Madrid and Salamanca: Hot, Happy Anniversary.

So Happy.

Our anniversary was so hot, we never left the hotel room.

Allow me to elaborate. My husband and I celebrated our 6-year wedding anniversary on June 23rd. It  was so hot because we were both running fevers, and we never left the hotel room because we both contracted a flu bug.

Awesome. No, really, this is awesome. This is why I paid thousands of dollars to visit this amazing country and experience my Spanish heritage in action. NOT.

Commemorate in Epic Proportions.

Seriously. So steamy hot. We were guzzling way-out-of-the-budget Spanish bottled water like it was a lifeline. Yet somehow it mazed it's way down our chins and emptied into a sweaty pool on the flimsy hotel mattress. Sick. We groaned. Occasionally we changed it up and we moaned. Our muscles throbbed with the flu. Every time I looked over at Stevie, his lifeless body draped across the sweaty bed covers, his glazed sick eyes met mine in harmonious misery. We know how to party.

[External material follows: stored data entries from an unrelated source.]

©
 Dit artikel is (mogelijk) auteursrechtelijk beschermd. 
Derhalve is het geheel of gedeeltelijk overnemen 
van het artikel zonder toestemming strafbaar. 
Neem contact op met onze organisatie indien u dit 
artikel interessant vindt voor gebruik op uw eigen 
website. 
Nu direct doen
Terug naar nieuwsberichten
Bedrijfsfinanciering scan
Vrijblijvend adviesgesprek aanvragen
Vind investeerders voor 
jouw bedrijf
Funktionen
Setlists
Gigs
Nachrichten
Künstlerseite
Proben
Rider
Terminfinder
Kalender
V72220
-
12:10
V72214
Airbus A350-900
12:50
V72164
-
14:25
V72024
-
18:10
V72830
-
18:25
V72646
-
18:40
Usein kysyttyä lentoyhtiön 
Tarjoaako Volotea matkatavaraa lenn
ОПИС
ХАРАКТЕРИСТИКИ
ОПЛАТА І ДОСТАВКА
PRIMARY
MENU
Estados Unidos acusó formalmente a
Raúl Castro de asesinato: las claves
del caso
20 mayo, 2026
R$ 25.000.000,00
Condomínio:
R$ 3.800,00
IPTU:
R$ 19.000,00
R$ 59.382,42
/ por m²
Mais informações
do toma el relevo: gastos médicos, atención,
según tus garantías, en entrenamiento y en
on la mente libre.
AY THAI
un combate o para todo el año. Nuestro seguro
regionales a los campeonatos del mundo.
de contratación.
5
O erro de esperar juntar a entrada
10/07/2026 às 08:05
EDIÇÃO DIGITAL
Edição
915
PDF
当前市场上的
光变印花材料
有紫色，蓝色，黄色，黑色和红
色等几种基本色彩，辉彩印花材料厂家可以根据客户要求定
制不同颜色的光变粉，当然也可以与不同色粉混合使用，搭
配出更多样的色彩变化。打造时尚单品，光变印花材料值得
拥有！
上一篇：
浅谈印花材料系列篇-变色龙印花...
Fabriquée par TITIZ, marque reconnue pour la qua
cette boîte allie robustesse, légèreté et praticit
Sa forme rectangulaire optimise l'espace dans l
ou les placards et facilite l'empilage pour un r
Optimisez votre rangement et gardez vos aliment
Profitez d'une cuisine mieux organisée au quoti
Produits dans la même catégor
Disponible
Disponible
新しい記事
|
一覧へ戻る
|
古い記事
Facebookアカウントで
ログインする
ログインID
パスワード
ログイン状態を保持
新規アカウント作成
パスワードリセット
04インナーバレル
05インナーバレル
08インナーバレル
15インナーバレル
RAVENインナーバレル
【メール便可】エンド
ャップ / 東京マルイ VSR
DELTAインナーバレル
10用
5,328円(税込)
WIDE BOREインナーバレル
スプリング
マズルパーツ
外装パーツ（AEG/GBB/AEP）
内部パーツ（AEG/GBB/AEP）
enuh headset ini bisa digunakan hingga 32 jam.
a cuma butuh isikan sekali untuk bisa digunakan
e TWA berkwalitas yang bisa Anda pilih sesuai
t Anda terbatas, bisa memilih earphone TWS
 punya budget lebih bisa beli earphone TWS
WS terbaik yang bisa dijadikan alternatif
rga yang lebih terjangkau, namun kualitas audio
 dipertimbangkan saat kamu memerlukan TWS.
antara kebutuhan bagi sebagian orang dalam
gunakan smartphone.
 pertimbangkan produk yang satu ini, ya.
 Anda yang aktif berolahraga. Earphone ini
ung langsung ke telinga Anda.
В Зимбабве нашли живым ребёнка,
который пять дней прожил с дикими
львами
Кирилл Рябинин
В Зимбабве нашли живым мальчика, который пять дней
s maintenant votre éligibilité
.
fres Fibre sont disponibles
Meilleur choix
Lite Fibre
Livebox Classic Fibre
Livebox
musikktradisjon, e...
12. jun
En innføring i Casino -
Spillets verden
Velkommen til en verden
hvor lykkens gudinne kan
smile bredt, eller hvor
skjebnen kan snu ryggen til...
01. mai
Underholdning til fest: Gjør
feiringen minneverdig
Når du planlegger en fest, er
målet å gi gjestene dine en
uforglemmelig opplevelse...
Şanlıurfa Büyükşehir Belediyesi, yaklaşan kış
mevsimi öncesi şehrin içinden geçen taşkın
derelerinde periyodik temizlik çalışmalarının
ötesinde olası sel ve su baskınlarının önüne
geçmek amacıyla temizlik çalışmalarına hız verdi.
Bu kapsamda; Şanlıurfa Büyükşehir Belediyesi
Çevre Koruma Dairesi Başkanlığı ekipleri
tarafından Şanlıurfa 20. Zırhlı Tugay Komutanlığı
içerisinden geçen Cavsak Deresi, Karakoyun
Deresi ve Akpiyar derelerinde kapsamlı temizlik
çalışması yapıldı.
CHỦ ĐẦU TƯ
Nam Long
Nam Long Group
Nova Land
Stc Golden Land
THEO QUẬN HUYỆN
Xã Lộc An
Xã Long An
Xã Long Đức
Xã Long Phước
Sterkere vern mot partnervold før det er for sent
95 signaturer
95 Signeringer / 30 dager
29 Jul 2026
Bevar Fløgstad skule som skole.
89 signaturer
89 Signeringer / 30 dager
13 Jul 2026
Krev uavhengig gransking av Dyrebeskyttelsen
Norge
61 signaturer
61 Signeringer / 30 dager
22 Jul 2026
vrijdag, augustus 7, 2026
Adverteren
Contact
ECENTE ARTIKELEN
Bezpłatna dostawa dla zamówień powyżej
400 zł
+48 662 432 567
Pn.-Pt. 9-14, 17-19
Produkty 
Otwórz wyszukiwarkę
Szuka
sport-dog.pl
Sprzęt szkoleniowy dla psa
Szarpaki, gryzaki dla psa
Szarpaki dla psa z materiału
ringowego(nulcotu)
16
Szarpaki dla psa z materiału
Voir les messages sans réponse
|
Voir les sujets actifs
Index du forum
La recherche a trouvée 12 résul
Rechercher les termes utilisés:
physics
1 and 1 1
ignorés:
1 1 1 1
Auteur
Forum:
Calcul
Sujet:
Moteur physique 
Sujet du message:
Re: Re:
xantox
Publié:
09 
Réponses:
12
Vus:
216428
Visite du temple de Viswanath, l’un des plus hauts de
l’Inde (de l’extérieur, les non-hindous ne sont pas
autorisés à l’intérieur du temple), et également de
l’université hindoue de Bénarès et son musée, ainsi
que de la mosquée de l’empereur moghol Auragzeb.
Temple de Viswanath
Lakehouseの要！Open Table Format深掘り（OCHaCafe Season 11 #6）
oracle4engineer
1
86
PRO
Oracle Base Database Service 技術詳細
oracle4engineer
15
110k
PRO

How did this happen? Well, I'd like to blame it on the hellish 9-hour night train we took from Barcelona to Madrid (where Stevie spent most of this joyful ride resurrecting his dinner), but I don't really know if that's a fair reason. We had been traveling for three weeks straight, spending most of our time in public places. We were bound to come in contact with grimy germs at some point. And to add insult to injury, we'd been touring continuously for about 15 hours per day on very little sleep, so I guess our immune systems weren't exactly been thrilled with us. We just weren't prepared for this madness to happen. Who gets the flu in June? And what kind of couple gets it at the exact same time?! ON THEIR ANNIVERSARY??? Disgusting. I'm disgusted with everything.

For those of you who have been following our Euro trip, you might have been thinking it's been all sunshine and rainbows. To be honest, I had been thinking that, too. It's been a dream. Well, the trip has come to a crashing halt and I cannot kick myself enough for not packing more meds. And hand sanitizer. WE NEED NYQUIL!!! Stupid Spanish farmacias. I can't understand any of the labels.

This is Spain. We're supposed to be out touring. Painting things red. Sampling tapas in the Plaza Mayor and inspecting Velazquez's famous works like the Las Meninas at the Prado. Instead, we took turns rubbing each other's backs and praying for the torture to end, begging for this to only be a 24-hour bug.

So like I said, it was hot. One hot day followed by one incredibly hot night. And then another bonus hot day. How lucky. In the famed words of Miss Peggy Lee, “he gives me fever.” Great. Marvelous. Thanks for the reminder of all the wonders men can give us, Peg.

I guess I'll have to explore Madrid another year. I'm sure my Aunt Shirley will be thrilled to hear how marvelously we spent our time in one of her favorites cities.